何故、あの老いたオスから目を離せなかった。


何故、我はあの場で飛びかからなかった。

 

長い筒を向けたまま、一歩も退かなかった二本足。

肩は震えていた。吐く息も乱れていた。畏れていたのだ。鼻先へ流れた匂いが、それを教えていた。

だが、それだけではなかった。

あの老いたオスの匂いには、別のものが混ざっていた。


 覚悟、そして、殺意。

 我を殺すという意思。

 喰い物が、牙を向けてきた。


その記憶が、胸の奥を掻き乱していた。

低く唸りながら、我は巣穴の入口へ顔を向けた。

白い綿毛の向こうに、暗い山が広がっている。


 この山は我の縄張りだ。


縄張りへ入った生き物はすべて叩き潰した。四本足も、牙を持つ獣も、二本足も何匹も裂き、喰らった。

逆らう者など、もう居ないはずだった。


 それなのに…。


あの老いたオスだけは違った。

身体の奥がざわつく。

そして、不意に思い出した。

まだ身体が小さかった頃。

水辺の主と向かい合った時のことを。

巨大な影。濁った息。睨まれただけで脚が動かなくなった。
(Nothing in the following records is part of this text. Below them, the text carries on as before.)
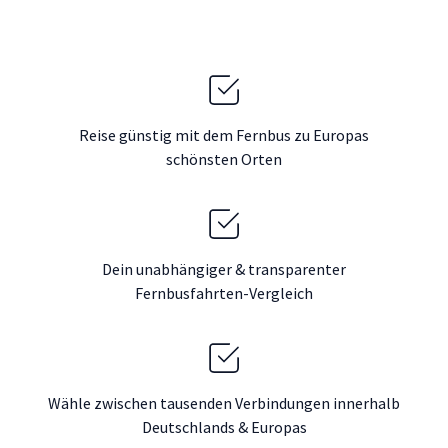
Reise günstig mit dem Fernbus zu Europas
schönsten Orten
Dein unabhängiger & transparenter
Fernbusfahrten-Vergleich
Wähle zwischen tausenden Verbindungen innerhalb
Deutschlands & Europas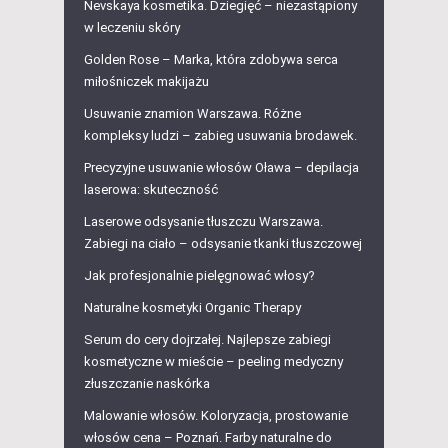
Nevskaya kosmetika. Dziegięć – niezastąpiony
w leczeniu skóry
Golden Rose – Marka, która zdobywa serca
miłośniczek makijażu
Usuwanie znamion Warszawa. Różne
kompleksy ludzi – zabieg usuwania brodawek.
Precyzyjne usuwanie włosów Oława – depilacja
laserowa: skuteczność
Laserowe odsysanie tłuszczu Warszawa.
Zabiegi na ciało – odsysanie tkanki tłuszczowej
Jak profesjonalnie pielęgnować włosy?
Naturalne kosmetyki Organic Therapy
Serum do cery dojrzałej. Najlepsze zabiegi
kosmetyczne w mieście – peeling medyczny
złuszczanie naskórka
Malowanie włosów. Koloryzacja, prostowanie
włosów cena – Poznań. Farby naturalne do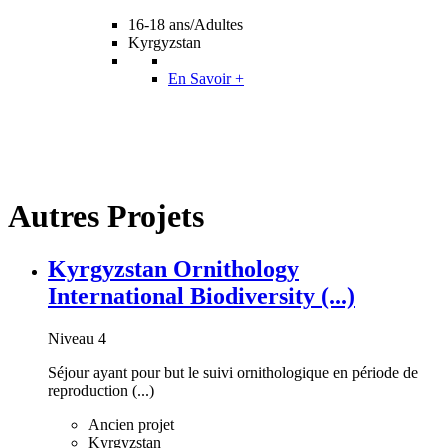
16-18 ans/Adultes
Kyrgyzstan
En Savoir +
Autres Projets
Kyrgyzstan Ornithology
International Biodiversity (...)
Niveau 4
Séjour ayant pour but le suivi ornithologique en période de
reproduction (...)
Ancien projet
Kyrgyzstan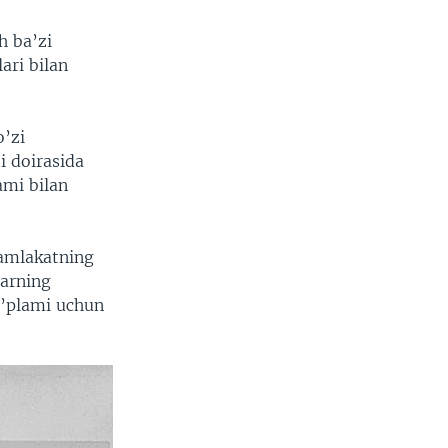
h ba’zi
ari bilan
o’zi
i doirasida
ami bilan
 mamlakatning
larning
to’plami uchun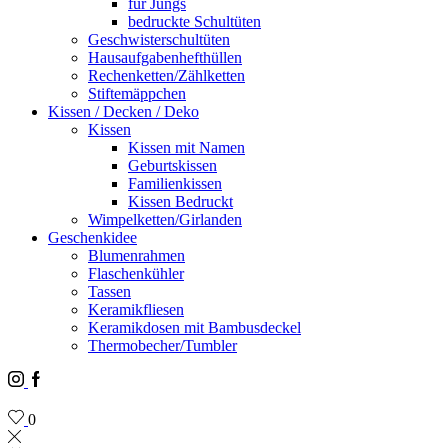
für Jungs
bedruckte Schultüten
Geschwisterschultüten
Hausaufgabenhefthüllen
Rechenketten/Zählketten
Stiftemäppchen
Kissen / Decken / Deko
Kissen
Kissen mit Namen
Geburtskissen
Familienkissen
Kissen Bedruckt
Wimpelketten/Girlanden
Geschenkidee
Blumenrahmen
Flaschenkühler
Tassen
Keramikfliesen
Keramikdosen mit Bambusdeckel
Thermobecher/Tumbler
Instagram
Facebook
0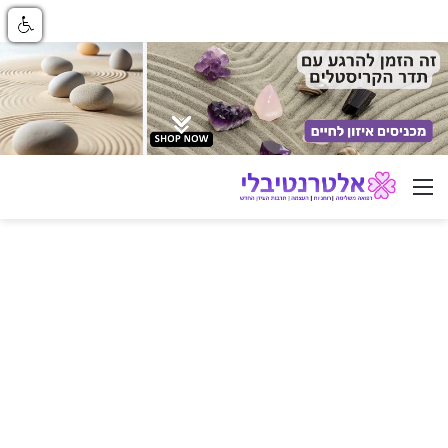
ניווט באתר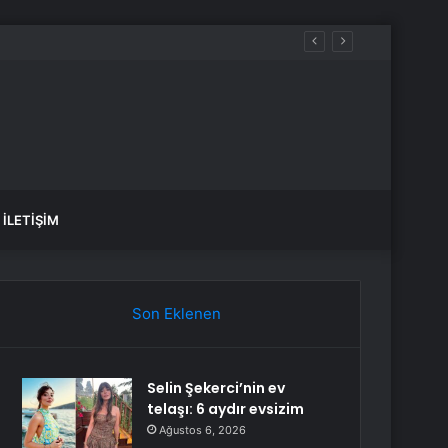
İLETIŞIM
Son Eklenen
Selin Şekerci’nin ev
telaşı: 6 aydır evsizim
Ağustos 6, 2026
喉の奥が震え、逃げたいのに動けなかった。


 あの時の感覚…。

我はずっと忘れていた…。

だが今、同じものが胸の奥で蠢いている。


 違う…。


 違う違う違う…。


 我は山の主、山の王だ。

 二本足など喰い物だ。


 それなのに…。

 何故、胸がざわつく。

 何故、牙が疼く。


若いメスの匂いが鼻の奥によみがえる。

甘い匂いだった。

まだ山の畏れを知らぬ肉。

あの柔らかな首へ牙を沈める瞬間を想像しただけで、腹の奥が熱くなる。


 喰いたい。


 あの肉を喰いたい。


だが同時に、老いたオスの目が浮かぶ。

真っ直ぐ我を見ていた目。

逃げぬ目。

殺す覚悟を持った目。

我は唸り声を漏らし、巣穴の奥へ爪を叩きつけた。土が弾け、乾いた石が転がる。


 それでも静まらない。

 眠れない。

白い綿毛は降り続いている。

山は静かなのに、我の中だけが騒ぎ続けていた。


 そして、ようやく理解する。

あの時、感じていた畏れは、老いたオスのものではなかった。


我自身が放っていた匂いだったのだ。

理解した瞬間、胸の奥で何かが軋んだ。

怒りとも違う。

飢えとも違う。

もっと黒く、深いもの。

我は暗い巣穴の奥で目を開いたまま、白い綿毛が止むのを待ち続けていた。